I am beyond privileged.  It is both eerily heartbreaking and heartwarming for a child to tell you on her own that she is happy that you are interested in her and that she might finally get a forever home.  Heartbreaking that any child would find herself in such a reality.  Heartwarming because she doesn’t get that I’m so much more than interested; I’m committed.  I’m so there.

We made plans tonight.  I’ve got late nights ahead of me between writing this dissertation and keeping up with our newly formed ABM/Hope book club.  We’ll be reading Inkdeath by Cornelia Funke when I go to visit in two weeks.  She recommended that I read the first two books in the trilogy first…hustle on that!  The books have been ordered (thank you Amazon Prime).

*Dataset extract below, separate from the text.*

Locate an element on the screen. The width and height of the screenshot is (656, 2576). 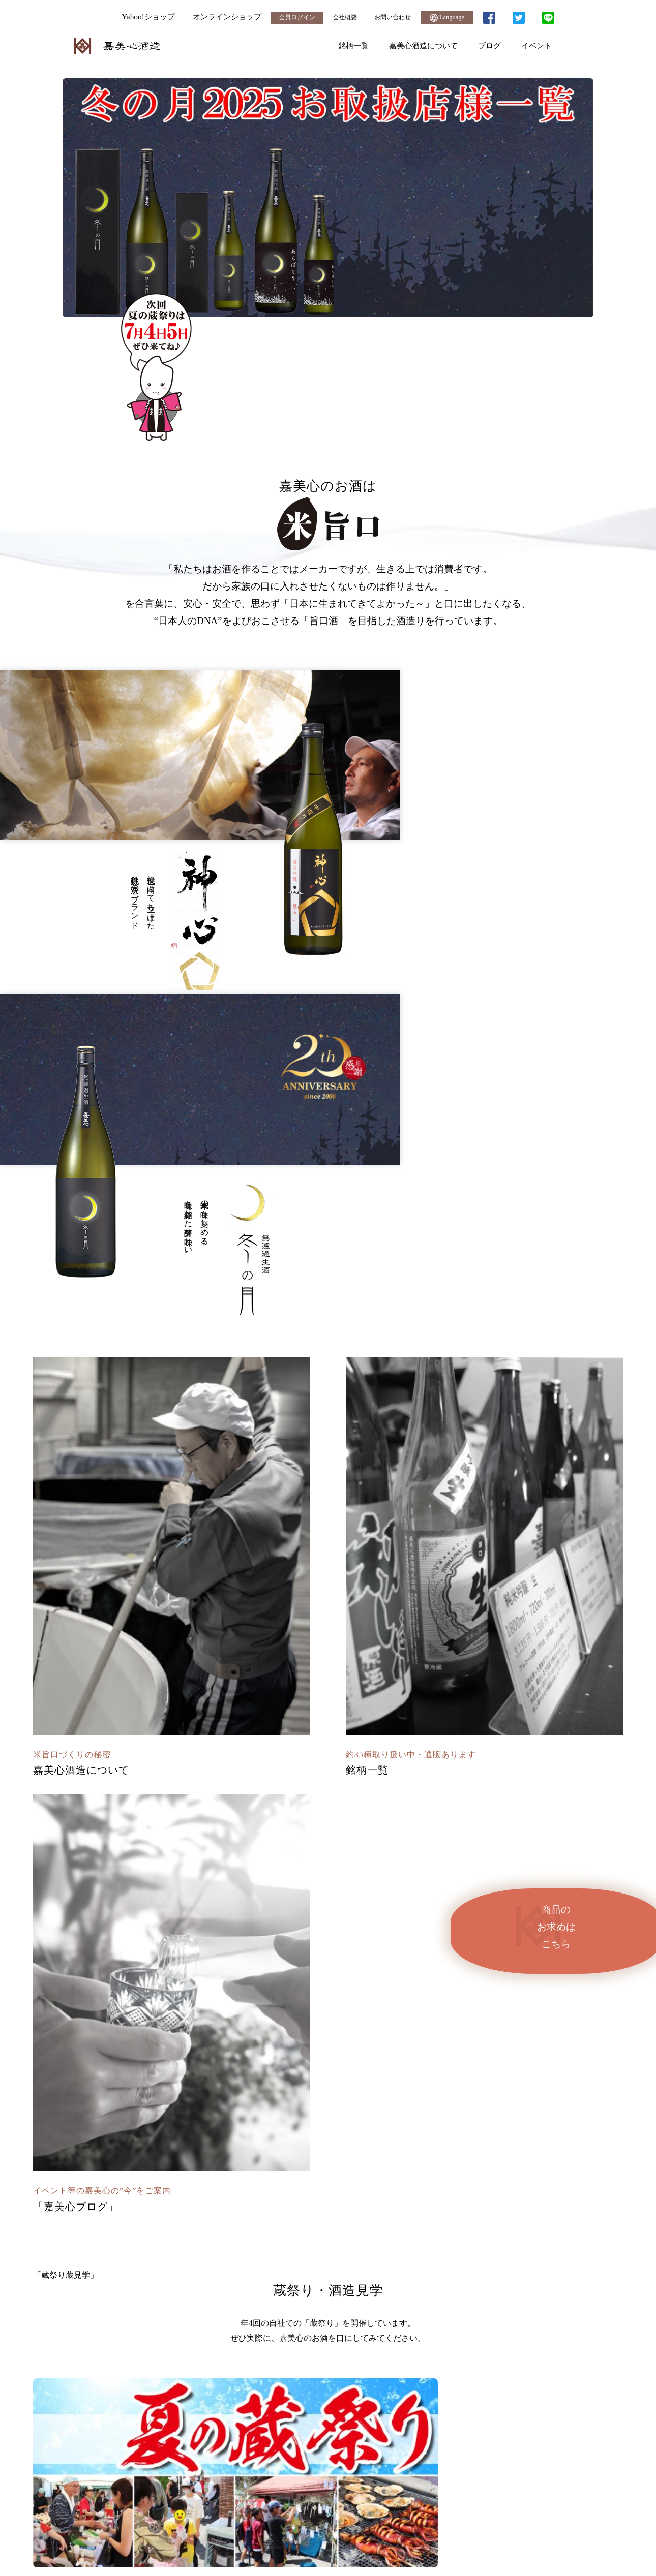
会社概要 is located at coordinates (339, 17).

We will have Wii bowling and tennis tourneys in order to defend our respective pro-level statuses.  Oh yeah—we are competitive.

I will have to take swimming lessons in order to motivate Hope to finish her swimming class test, which she hasn’t been able to pass.  Looks like I’m going to have to pass one too.  Have I mentioned that I’m not a fan of the pool?  I’m fantastic lounging poolside with an umbrella drink but in the pool?  Not so much.

She shared that kids had teased her because of her dark skin and said she looked like a boy.  I affirmed the beauty of her skin and her loveliness.  I think I heard her smile.

Our talk was easy.  I am so hers.

Before we hung up I said, “So you remember all that stuff about us not being perfect?  Maybe that is a great set up for a good life together.”

She excitedly replied, “Yeah, I think so too!  So we’ll talk this weekend right?”

Oh yeah, I’m already counting the hours!